10.2: Writing and Balancing Chemical Equations
Chemical equations are symbolic representations of chemical and physical changes. Formulas for the substances undergoing the change (reactants) and substances generated by the change (products) are separated by an arrow and preceded by integer coefficients indicating their relative numbers. Balanced equations are those whose coefficients result in equal numbers of atoms for each element in the reactants and products.
10.3: Reaction Stoichiometry
A balanced chemical equation may be used to describe a reaction’s stoichiometry (the relationships between amounts of reactants and products).
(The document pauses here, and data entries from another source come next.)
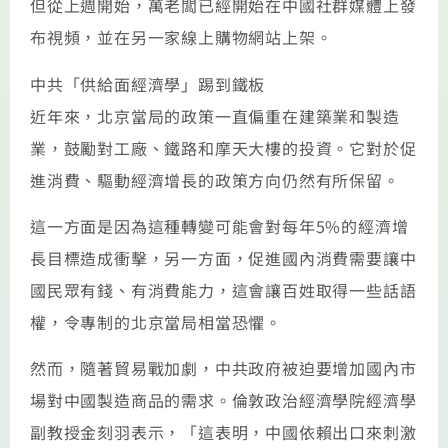
但從上週開始，萬老闆已經開始在中國社群媒體上發
布視頻，並在另一家線上購物網站上架。
中共「供給面經濟學」踢到鐵板
近年來，北京當局的政策一直偏重在建築業和製造
業，鼓勵對工廠、鐵路和摩天大樓的投資。它對於促
進消費、驅動經濟增長的政策方向仍然有所保留。
這一方面是因為這種轉變可能會對每年5%的經濟增
長目標造成衝擊，另一方面，促進國內消費需要讓中
國民眾有錢、有消費能力，這會讓百姓取得一些話語
權，令專制的北京當局相當恐懼。
然而，隨著貿易戰加劇，中共政府被迫要增加國內市
場對中國製造商品的需求。倫敦政治經濟學院經濟學
副教授金刻羽表示，「這表明，中國依賴出口來刺激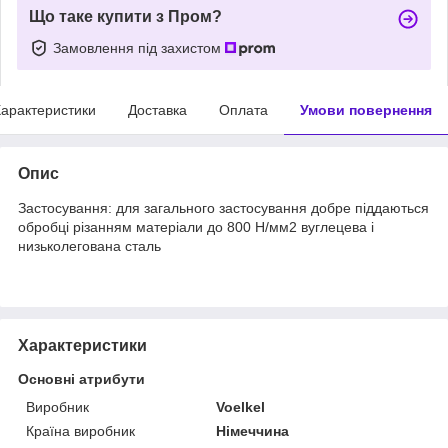
Що таке купити з Пром?
Замовлення під захистом
арактеристики
Доставка
Оплата
Умови повернення
Опис
Застосування: для загального застосування добре піддаються
обробці різанням матеріали до 800 Н/мм2 вуглецева і
низьколегована сталь
Характеристики
Основні атрибути
Виробник
Voelkel
Країна виробник
Німеччина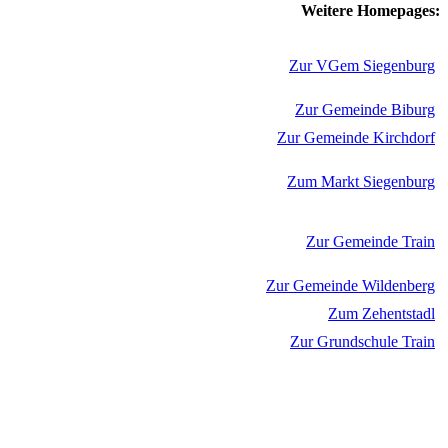
Weitere Homepages:
Zur VGem Siegenburg
Zur Gemeinde Biburg
Zur Gemeinde Kirchdorf
Zum Markt Siegenburg
Zur Gemeinde Train
Zur Gemeinde Wildenberg
Zum Zehentstadl
Zur Grundschule Train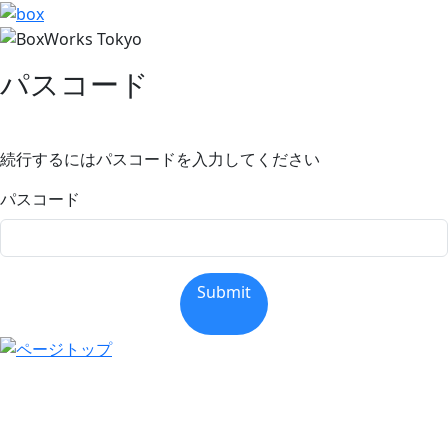
パスコード
続行するにはパスコードを入力してください
パスコード
Submit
Coefficients from the equation are used to derive stoichiometric factors that subsequently may be used for computations relating reactant and product masses, molar amounts, and other quantitative properties.
10.4: Reaction Yields
When reactions are carried out using less-than-stoichiometric quantities of reactants, the amount of product generated will be determined by the limiting reactant. The amount of product generated by a chemical reaction is its actual yield, which is often less than the amount of product predicted by the stoichiometry of the balanced chemical equation representing the reaction (theoretical yield). The extent to which a reaction generates the theoretical amount is expressed as its percent yield.
10.5: Molarity
Solutions are homogeneous mixtures. Many solutions contain one component, called the solvent, in which other components, called solutes, are dissolved. An aqueous solution is one for which the solvent is water. The concentration of a solution is a measure of the relative amount of solute in a given amount of solution. Concentrations may be measured using various units, with one very useful unit being molarity, defined as the number of moles of solute per liter of solution.
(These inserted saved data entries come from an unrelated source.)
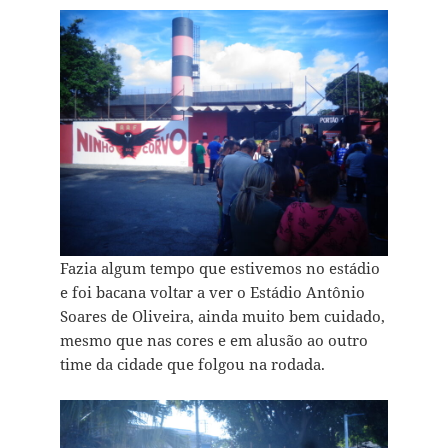
Fazia algum tempo que estivemos no estádio
e foi bacana voltar a ver o Estádio Antônio
Soares de Oliveira, ainda muito bem cuidado,
mesmo que nas cores e em alusão ao outro
time da cidade que folgou na rodada.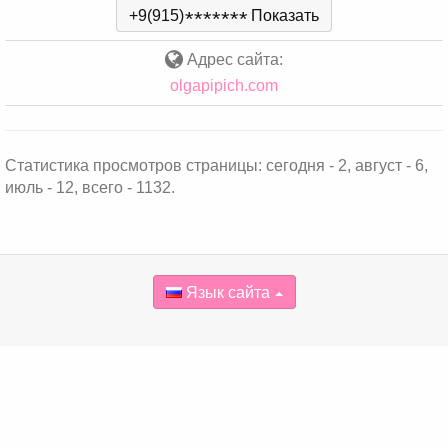
+9(915)
*
*
*
*
*
*
*
Показать
Адрес сайта:
olgapipich.com
Статистика просмотров страницы: сегодня - 2, август - 6,
июль - 12, всего - 1132.
Язык сайта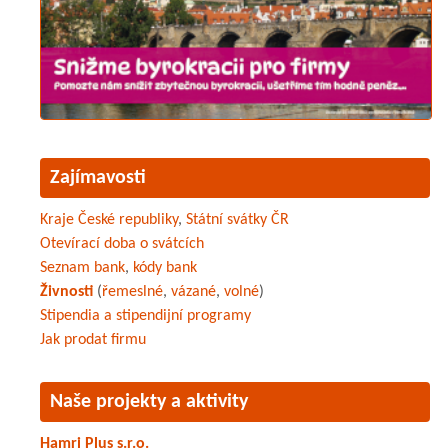
Zajímavosti
Kraje České republiky
,
Státní svátky ČR
Otevírací doba o svátcích
Seznam bank
,
kódy bank
Živnosti
(
řemeslné
,
vázané
,
volné
)
Stipendia a stipendijní programy
Jak prodat firmu
Naše projekty a aktivity
Hamri Plus s.r.o.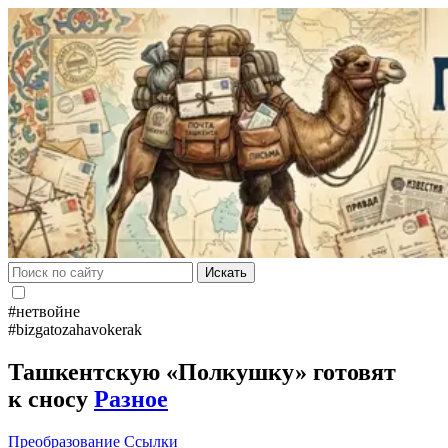
Искать
#нетвойне
#bizgatozahavokerak
Ташкентскую «Полкушку» готовят
к сносу
Разное
Преобразование
Ссылки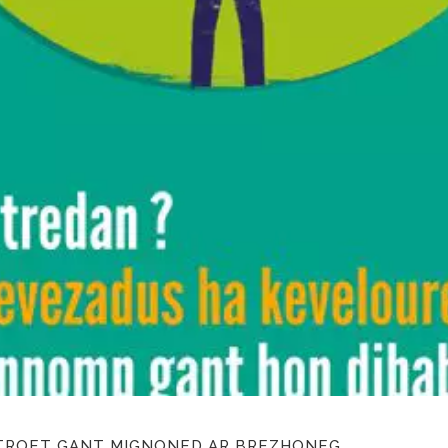
TROET GANT MIGNONED AR BREZHONEG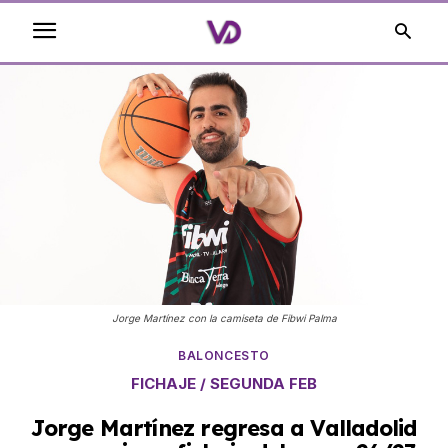
Jorge Martínez con la camiseta de Fibwi Palma
BALONCESTO
FICHAJE / SEGUNDA FEB
Jorge Martínez regresa a Valladolid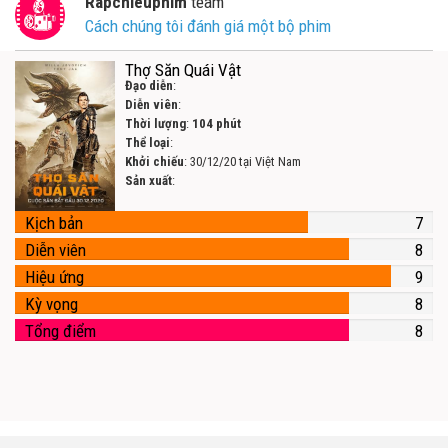
Rapchieuphim
team
Cách chúng tôi đánh giá một bộ phim
Thợ Săn Quái Vật
Đạo diễn
:
Diễn viên
:
Thời lượng
:
104 phút
Thể loại
:
Khởi chiếu
: 30/12/20 tại Việt Nam
Sản xuất
:
Kịch bản
7
Diễn viên
8
Hiệu ứng
9
Kỳ vọng
8
Tổng điểm
8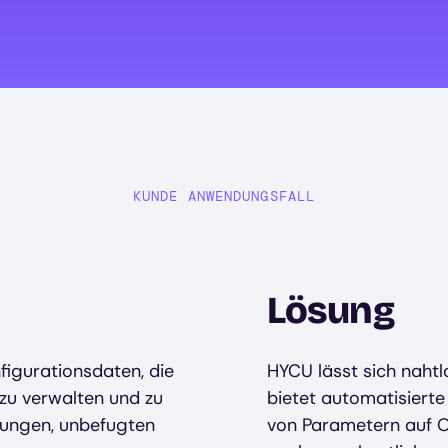
KUNDE ANWENDUNGSFALL
Lösung
figurationsdaten, die
HYCU lässt sich nahtl
zu verwalten und zu
bietet automatisiert
chungen, unbefugten
von Parametern auf O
10.6: Precipitation Reactions
Precipitation reactions occur when at least one of the products is insoluble in the solvent being used. In this section, this idea is quantified in more detail.
10.7: Acid-Base Reactions
Acids and bases common in everyday life - there is even hydrochloric acid in your stomach! In this section, you will learn how to describe the behaviour of these compounds.
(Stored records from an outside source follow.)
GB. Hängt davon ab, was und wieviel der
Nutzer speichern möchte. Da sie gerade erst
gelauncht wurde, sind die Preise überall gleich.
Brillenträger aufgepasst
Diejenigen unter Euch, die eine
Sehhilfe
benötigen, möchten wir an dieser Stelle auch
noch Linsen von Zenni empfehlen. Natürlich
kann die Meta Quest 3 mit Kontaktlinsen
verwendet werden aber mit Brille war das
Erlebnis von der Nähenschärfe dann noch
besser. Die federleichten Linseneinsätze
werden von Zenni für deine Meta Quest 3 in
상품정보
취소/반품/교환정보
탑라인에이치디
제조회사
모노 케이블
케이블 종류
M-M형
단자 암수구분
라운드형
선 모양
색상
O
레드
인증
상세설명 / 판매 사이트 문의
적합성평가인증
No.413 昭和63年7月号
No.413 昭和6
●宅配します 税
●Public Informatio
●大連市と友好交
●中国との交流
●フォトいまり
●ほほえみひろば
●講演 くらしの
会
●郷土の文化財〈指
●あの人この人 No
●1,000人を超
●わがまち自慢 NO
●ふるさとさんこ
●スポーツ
10.8: Stoichiometry of Reactions in Aqueous Solutions- Titrations
In the lab setting, titrations are used to determine the concentration of an unknown. In this section, you will explore how acid/base titrations are carried out. You will be performing an acid/base titration during the lab.
10.9: Oxidation-Reduction- Some General Principles
Redox reactions involve electron transfer meaning oxidation (electron loss) and reduction (electron gain), following OIL RIG. Rules assign oxidation states: elements = 0, ions = charge, O = -2 (exceptions), H = +1/-1. Examples: rusting (Fe → Fe²⁺ + O₂ → O²⁻), metal displacement (Zn + Cu²⁺ → Zn²⁺ + Cu). The activity series predicts reactivity (higher metals displace lower ones). Key in batteries, corrosion, and metabolism. Remember electrons lost = electrons gained.
10.10: Balancing Oxidation-Reduction Equations
In this section: how to balance redox reactions in aqueous solutions using oxidation states or half-reactions. Key steps include assigning oxidation numbers, separating reactions into oxidation and reduction half-reactions, balancing electrons, and adjusting for charge (H⁺/OH⁻) and atoms (H₂O). Examples cover acidic and basic conditions, single-displacement reactions, and trends (strong oxidants like MnO₄⁻ vs. reductants like CH₄). The method ensures correct stoichiometry for reaction analysis.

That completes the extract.